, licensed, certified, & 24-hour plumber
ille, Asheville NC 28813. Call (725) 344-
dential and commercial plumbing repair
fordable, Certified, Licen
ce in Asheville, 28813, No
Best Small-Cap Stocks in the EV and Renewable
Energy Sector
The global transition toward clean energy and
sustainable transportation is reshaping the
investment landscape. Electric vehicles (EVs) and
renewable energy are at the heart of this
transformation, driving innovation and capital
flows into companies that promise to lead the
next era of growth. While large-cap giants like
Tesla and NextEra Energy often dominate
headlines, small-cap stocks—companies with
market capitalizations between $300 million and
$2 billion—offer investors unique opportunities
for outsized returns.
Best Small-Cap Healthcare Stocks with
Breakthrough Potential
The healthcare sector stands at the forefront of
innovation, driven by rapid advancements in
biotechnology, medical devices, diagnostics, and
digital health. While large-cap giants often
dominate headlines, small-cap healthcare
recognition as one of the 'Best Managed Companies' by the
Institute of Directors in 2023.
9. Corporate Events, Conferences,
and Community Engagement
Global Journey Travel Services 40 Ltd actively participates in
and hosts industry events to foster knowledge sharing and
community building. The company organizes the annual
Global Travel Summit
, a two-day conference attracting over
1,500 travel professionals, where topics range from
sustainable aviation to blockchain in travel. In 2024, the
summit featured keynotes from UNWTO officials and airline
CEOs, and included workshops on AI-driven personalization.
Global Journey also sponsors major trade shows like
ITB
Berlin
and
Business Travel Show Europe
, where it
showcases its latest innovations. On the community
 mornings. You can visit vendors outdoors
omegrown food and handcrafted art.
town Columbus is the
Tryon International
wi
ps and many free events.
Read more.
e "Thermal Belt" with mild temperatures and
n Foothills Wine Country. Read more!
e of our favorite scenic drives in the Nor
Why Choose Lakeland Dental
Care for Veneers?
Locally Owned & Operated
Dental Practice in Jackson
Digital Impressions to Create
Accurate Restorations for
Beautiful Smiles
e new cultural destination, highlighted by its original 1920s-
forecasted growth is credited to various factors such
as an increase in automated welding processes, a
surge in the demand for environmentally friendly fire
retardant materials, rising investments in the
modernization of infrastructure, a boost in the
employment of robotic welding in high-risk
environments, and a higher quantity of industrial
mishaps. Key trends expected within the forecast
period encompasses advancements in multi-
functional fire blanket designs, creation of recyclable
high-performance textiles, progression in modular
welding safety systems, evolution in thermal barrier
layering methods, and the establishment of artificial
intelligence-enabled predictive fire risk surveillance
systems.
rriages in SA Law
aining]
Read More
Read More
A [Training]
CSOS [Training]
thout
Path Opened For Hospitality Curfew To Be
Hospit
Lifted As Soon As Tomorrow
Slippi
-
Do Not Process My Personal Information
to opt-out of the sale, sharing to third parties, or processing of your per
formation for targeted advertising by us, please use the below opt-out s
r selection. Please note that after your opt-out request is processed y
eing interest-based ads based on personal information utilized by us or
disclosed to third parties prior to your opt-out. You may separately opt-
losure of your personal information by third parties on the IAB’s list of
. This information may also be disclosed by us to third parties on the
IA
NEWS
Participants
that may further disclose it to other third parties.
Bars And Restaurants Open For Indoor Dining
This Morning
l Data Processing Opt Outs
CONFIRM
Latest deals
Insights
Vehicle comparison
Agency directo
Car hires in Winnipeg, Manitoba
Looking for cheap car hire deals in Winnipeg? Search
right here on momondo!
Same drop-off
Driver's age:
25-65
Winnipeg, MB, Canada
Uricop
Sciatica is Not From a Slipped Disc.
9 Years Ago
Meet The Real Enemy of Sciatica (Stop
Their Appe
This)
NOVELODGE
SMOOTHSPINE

--------------------------------------------------

Bring together all lines of the entries above in which the string "disclosed" occurs.

disclosed to third parties prior to your opt-out. You may separately opt-
. This information may also be disclosed by us to third parties on the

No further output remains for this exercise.